3. Kyrie Irving (21 years old) – The general public seems to have forgotten just how special (brief reminder) this former Blue Devil is just because he isn’t still playing. He’s a high level athlete that has playmaking abilities and instincts than cannot be taught. Since leaving college, Irving has scored 1.25 points per FGA while Conley has averaged 1.20 over the same stretch.
4. Stephen Curry (25 years old) – Yes, I’m buying this postseason breakout to a greater degree than that of Conley. We all know that Curry has arguably the sweetest stroke we’ve ever seen, but he is far from a one trick pony. In fact, the baby-faced Curry has muscled up for 30% more rebounds than Conley over his career and holds the edge in steals per game.
5. Derrick Rose (24 years old) – Say what you will about this season, but Rose at full health is as tough a cover a there is in the league. His size and athleticism demand the attention of the opposing team’s best defender (players like Tony Allen), thus creating mismatches for his teammates. All you have to do is look at his 2010-2011 season to realize that his ceiling is significantly greater than that of Conley. In Rose’s MVP campaign he scored 2,026 points, a 70 point edge over Conley’s total number of points scored in the last two seasons combined. Scoring is his greatest attribute, but he does average 23.6% more assists per game over his career than the Grizzlies’ guard.
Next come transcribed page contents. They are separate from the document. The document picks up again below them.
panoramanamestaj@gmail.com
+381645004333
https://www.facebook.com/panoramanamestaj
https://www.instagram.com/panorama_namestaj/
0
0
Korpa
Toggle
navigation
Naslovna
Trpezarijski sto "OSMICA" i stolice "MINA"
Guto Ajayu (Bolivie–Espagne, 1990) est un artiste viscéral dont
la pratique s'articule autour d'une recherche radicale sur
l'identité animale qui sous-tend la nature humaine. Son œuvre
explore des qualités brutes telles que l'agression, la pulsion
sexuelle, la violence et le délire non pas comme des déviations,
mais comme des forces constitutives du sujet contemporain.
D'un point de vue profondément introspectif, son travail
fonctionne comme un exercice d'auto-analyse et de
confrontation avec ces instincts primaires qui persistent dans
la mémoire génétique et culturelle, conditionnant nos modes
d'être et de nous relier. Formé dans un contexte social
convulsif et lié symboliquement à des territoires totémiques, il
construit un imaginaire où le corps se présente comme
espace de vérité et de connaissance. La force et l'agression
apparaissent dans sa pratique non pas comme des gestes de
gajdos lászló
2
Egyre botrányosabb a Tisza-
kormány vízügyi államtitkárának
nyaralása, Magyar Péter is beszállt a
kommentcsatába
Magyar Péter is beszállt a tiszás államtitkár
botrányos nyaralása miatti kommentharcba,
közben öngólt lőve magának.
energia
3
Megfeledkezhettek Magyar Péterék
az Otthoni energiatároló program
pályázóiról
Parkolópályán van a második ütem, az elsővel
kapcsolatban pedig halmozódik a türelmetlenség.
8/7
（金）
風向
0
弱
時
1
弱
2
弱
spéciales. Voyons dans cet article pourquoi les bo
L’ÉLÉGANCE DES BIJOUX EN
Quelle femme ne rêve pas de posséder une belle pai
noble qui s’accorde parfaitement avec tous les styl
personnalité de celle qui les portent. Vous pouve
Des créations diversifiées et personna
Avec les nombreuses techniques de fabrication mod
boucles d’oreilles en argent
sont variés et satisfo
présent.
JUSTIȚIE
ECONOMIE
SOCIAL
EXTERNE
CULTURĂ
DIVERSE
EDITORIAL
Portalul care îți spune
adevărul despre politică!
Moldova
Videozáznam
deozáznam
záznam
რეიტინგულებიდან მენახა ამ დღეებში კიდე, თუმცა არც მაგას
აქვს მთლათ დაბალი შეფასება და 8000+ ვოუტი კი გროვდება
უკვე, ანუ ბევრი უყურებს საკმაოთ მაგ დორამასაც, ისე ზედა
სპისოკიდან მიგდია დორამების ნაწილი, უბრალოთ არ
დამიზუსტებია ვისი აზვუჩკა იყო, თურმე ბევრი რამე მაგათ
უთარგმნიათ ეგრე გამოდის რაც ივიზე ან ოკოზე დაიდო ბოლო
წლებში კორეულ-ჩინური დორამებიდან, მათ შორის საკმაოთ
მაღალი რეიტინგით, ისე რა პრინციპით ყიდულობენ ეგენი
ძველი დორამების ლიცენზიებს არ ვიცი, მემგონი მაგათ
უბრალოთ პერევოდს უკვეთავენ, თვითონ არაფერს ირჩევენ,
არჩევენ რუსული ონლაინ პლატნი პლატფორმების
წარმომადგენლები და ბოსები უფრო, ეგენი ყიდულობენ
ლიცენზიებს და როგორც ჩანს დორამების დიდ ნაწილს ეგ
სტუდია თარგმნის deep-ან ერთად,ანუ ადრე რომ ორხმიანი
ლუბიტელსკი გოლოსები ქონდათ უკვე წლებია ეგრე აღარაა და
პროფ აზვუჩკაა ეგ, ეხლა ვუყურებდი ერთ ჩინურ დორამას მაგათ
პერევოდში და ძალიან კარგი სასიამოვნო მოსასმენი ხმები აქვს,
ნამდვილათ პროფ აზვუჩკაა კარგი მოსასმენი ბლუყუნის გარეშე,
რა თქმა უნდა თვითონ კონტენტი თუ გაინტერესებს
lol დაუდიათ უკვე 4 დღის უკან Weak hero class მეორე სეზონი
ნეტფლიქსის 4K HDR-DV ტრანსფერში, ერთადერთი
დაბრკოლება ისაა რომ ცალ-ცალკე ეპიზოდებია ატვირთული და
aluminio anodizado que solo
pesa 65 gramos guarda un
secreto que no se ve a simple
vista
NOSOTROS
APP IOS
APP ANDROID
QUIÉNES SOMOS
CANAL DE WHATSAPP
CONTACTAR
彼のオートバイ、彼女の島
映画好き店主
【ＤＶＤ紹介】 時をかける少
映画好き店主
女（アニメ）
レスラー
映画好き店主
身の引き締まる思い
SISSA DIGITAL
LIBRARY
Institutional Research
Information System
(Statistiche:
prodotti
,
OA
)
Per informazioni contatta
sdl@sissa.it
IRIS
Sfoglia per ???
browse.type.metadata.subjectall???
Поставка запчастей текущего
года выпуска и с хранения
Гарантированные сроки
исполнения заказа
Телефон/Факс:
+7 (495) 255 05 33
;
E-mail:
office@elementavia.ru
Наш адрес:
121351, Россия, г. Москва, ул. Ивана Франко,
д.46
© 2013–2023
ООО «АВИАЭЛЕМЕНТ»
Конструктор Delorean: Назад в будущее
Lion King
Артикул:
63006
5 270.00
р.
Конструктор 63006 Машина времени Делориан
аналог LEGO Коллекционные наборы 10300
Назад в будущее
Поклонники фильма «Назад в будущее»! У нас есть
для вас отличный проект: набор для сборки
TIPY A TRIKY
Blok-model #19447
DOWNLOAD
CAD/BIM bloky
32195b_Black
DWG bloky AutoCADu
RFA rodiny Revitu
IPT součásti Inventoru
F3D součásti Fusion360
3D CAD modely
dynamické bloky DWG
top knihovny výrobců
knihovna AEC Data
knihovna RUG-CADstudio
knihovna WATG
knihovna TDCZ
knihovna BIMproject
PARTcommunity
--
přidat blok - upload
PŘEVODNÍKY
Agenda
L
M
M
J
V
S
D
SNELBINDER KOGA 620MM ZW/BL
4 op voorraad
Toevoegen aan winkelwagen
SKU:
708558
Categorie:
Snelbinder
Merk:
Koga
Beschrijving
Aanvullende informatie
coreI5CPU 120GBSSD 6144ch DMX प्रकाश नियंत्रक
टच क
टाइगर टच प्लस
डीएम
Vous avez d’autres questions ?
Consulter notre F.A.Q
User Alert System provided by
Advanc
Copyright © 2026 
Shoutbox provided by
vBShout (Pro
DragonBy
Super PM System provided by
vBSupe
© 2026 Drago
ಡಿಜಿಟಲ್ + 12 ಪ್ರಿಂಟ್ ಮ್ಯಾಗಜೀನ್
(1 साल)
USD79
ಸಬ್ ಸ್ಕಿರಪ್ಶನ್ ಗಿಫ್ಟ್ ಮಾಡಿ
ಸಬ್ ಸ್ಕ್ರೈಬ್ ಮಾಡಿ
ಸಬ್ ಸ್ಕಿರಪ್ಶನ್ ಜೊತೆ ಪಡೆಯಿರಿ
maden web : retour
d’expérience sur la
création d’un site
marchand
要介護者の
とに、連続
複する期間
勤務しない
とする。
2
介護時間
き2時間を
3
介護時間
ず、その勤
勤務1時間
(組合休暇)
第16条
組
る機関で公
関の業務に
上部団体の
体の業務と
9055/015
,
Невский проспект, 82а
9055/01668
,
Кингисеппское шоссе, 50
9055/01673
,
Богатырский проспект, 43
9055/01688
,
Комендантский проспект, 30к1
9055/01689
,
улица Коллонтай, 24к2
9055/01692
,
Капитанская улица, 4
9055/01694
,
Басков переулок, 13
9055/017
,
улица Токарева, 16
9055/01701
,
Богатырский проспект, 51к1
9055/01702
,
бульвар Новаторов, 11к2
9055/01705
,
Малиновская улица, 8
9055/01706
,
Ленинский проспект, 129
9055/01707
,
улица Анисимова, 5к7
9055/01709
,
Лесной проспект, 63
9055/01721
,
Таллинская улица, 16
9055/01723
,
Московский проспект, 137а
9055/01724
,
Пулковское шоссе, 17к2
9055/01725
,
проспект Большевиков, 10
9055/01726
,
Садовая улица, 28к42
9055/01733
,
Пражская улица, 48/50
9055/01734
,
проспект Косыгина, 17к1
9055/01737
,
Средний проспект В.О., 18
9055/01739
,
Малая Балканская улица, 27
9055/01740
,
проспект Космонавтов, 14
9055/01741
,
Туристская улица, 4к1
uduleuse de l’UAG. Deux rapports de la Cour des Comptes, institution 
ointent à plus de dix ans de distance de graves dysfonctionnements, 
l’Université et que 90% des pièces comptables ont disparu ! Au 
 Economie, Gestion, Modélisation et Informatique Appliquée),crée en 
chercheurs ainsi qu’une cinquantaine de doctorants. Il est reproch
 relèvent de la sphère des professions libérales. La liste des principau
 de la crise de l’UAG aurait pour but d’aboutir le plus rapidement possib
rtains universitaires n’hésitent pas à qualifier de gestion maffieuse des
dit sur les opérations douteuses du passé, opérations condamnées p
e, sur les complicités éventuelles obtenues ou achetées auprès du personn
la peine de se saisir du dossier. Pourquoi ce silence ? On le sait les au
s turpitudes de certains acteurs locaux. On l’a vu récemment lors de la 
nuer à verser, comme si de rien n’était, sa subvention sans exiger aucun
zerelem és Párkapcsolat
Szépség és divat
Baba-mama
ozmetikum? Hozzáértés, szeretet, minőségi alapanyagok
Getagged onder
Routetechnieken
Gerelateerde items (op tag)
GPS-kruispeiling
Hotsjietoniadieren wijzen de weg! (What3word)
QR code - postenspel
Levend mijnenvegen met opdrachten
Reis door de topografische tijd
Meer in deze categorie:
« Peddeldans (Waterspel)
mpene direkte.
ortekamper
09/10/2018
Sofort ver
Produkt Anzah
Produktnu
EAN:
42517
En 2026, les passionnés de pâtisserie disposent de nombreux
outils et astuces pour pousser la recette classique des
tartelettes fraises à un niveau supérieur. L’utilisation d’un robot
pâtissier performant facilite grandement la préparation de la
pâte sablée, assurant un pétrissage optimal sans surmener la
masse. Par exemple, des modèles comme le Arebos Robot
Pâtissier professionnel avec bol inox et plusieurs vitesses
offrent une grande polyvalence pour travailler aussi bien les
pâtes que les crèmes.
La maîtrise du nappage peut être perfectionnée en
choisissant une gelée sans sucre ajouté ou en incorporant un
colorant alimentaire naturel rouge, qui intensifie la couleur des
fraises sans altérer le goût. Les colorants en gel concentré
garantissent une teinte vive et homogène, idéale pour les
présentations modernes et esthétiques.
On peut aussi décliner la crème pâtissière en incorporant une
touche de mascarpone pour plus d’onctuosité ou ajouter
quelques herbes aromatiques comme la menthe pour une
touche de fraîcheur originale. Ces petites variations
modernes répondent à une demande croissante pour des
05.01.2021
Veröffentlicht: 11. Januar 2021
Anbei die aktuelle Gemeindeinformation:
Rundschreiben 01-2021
OK, so that settles the debate over the top five point guards in the league today. Conley has been excellent this postseason and is developing into a very good point guard, but he simply isn’t in the class of the five listed above. I’d listen to an argument at placing him anywhere in this next tier of PG’s, but I’ve got him sandwiched between Holiday and Williams.
6. Rajon Rondo (27 years old) – It is entirely possible that Conley is playing at a top-five level (based on his hot streak and the rash of injuries among the PG’s ranked above him), but that wasn’t the quote. Rondo is the best table setter in the league (149 more assists than Conley over the past two season despite playing 51 fewer games) and among the best defensive options at the point. Those qualities are well known, but did you know that since Conley entered the NBA in 2007-2008, Rondo actually averages more FGM per game (5.02 to 4.60)?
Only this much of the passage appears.